> Task to carry out: Lines where the string "alla" appears are to be copied from the entries below.

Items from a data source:
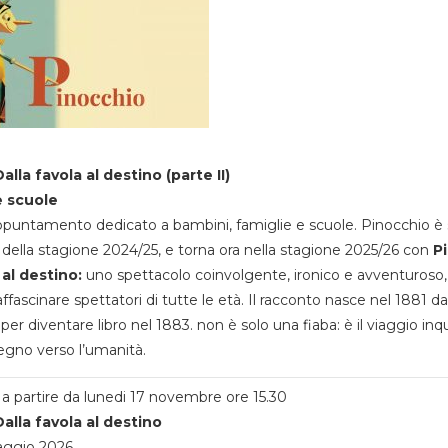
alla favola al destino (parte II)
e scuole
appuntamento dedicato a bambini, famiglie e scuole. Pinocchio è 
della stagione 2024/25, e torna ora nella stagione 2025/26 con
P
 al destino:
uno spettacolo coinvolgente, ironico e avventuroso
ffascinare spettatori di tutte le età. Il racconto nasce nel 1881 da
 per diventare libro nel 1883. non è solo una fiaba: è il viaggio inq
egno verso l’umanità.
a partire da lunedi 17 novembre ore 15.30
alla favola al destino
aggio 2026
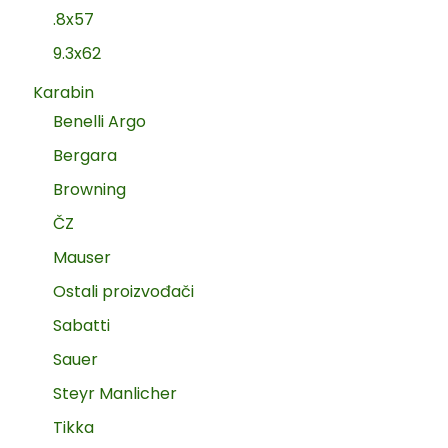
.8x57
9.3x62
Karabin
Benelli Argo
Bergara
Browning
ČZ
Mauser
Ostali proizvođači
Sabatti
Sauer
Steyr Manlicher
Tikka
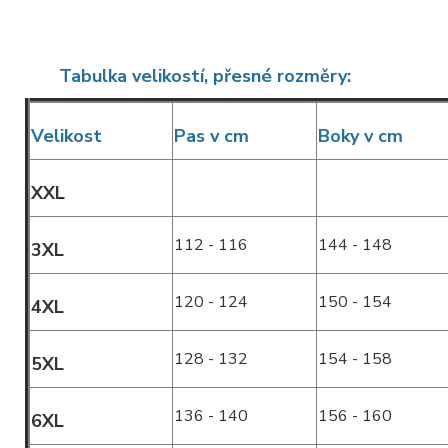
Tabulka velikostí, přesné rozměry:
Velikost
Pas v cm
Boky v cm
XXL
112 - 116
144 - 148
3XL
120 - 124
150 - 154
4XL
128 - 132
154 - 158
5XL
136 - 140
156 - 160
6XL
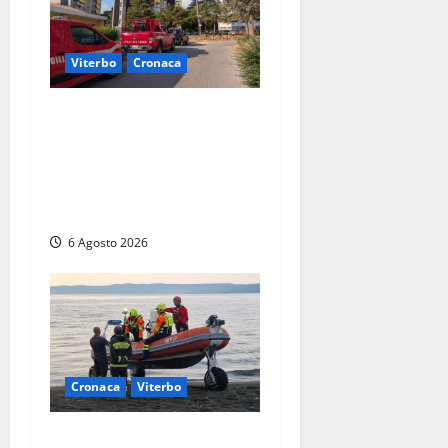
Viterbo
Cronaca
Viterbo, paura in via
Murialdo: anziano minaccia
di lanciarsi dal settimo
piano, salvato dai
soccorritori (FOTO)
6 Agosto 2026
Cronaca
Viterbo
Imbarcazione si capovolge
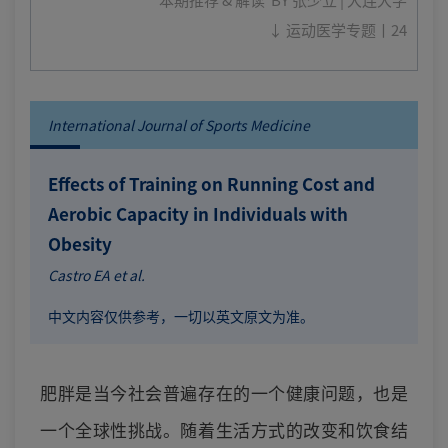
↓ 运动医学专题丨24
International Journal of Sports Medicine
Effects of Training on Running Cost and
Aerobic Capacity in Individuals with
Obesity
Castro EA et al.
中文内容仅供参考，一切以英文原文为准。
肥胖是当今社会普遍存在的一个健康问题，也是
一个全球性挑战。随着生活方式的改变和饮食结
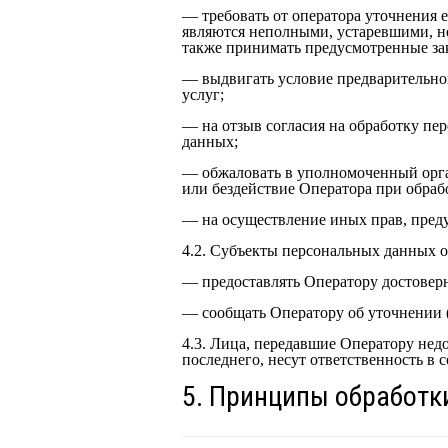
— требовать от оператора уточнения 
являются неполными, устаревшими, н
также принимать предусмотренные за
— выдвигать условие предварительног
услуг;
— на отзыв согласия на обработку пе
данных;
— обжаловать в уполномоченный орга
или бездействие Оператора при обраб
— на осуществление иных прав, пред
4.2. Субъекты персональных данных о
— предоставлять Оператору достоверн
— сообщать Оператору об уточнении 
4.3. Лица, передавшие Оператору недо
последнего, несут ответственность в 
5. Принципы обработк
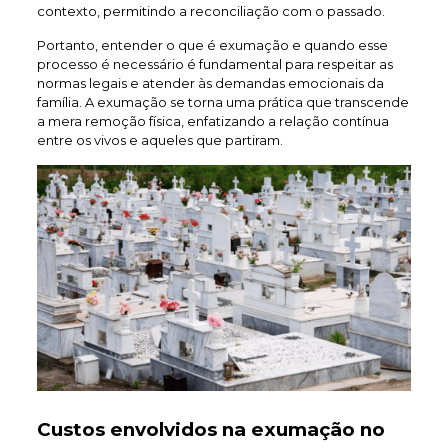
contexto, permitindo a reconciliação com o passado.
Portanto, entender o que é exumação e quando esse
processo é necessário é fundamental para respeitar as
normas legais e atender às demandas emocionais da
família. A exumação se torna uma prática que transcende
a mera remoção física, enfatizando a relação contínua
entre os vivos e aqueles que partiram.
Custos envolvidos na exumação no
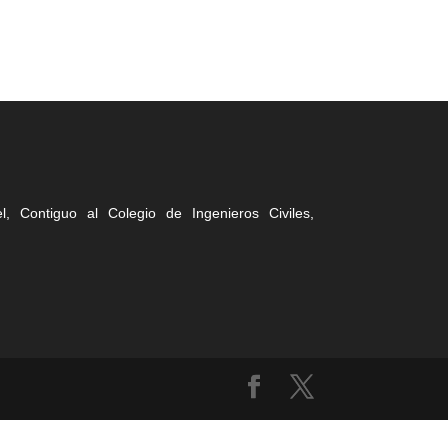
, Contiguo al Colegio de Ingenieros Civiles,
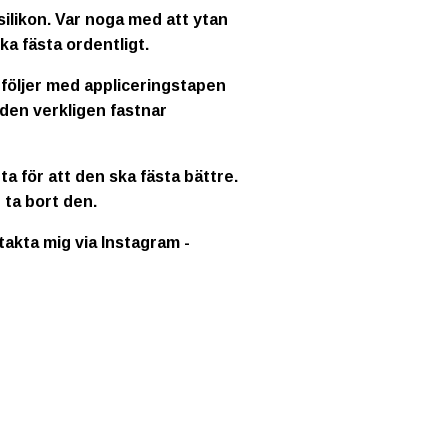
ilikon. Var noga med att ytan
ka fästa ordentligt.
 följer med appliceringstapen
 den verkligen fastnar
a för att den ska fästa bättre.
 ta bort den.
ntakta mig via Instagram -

> Solution for this task:
alla favola al destino (parte II)
alla favola al destino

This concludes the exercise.